Literary Style and Narrative Technique

Dostoevsky employs an unreliable first-person narrator whose rhetorical excesses echo rhetorical strategies used by Molière and satirists such as Jonathan Swift. The fragmented, contrapuntal structure anticipates modernist practices later seen in works by Marcel Proust, James Joyce, and Franz Kafka. The prose mixes polemic, confession, and dramatic monologue reminiscent of Alexander Herzen's essays and the dialogical experiments of Plato's dialogues. Psychological realism here is intensified through interior monologue techniques that influenced William Faulkner and Virginia Woolf, while maintaining ties to Russian narrative traditions exemplified by Gogol and Pushkin.

Reception and Influence

Contemporaneous reception divided critics such as Mikhail Saltykov-Shchedrin, Apollon Grigoriev, and Vissarion Belinsky's successors; later readers included Fyodor Dostoevsky's peers Leo Tolstoy and younger writers like Anton Chekhov. Philosophers and critics — among them Friedrich Nietzsche, Sigmund Freud, and Ernest Hemingway in literary estimation — acknowledged its psychological acuity. The novella influenced Existentialism through connections to Sartre, Albert Camus, and Simone de Beauvoir, and it shaped realist and modernist currents visible in Modernism, Symbolism, and 20th-century Russian debates involving Alexander Solzhenitsyn and Boris Pasternak.

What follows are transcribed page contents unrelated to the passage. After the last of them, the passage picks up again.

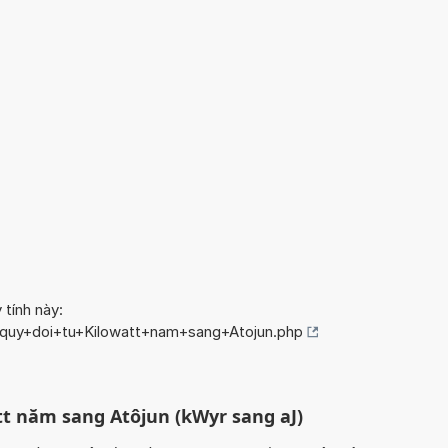
 tính này:
o/quy+doi+tu+Kilowatt+nam+sang+Atojun.php
tt năm sang Atôjun (kWyr sang aJ)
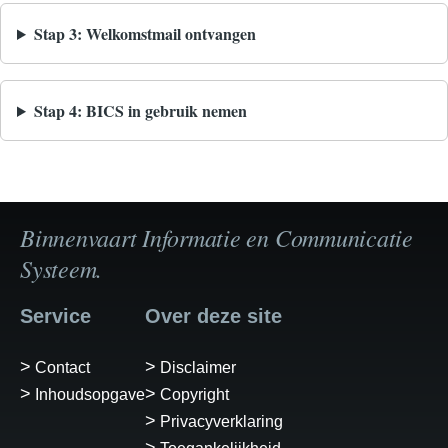
Stap 3: Welkomstmail ontvangen
Stap 4: BICS in gebruik nemen
Binnenvaart Informatie en Communicatie
Systeem.
Service
Over deze site
Contact
Disclaimer
Inhoudsopgave
Copyright
Privacyverklaring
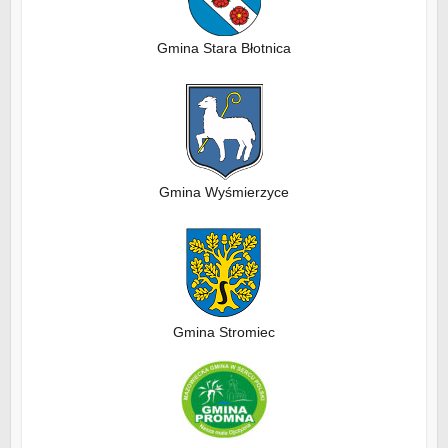
Gmina Stara Błotnica
Gmina Wyśmierzyce
Gmina Stromiec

Adaptations and Cultural Impact

The work has inspired stage productions in Moscow and Saint Petersburg, film adaptations associated with directors influenced by Andrei Tarkovsky, Sergei Eisenstein, and adaptations in Western cinema that recall techniques from Ingmar Bergman and Jean-Luc Godard. It has been translated and republished by presses in London, Paris, and New York City and appears in curricula at institutions such as Harvard University, University of Oxford, University of Cambridge, Moscow State University, and Saint Petersburg State University. Cultural references appear across music, theater, and film, informing works by Dmitri Shostakovich, playwrights in Weimar Republic theatres, and contemporary novelists who continue dialogues with Dostoevsky's representations of conscience and society.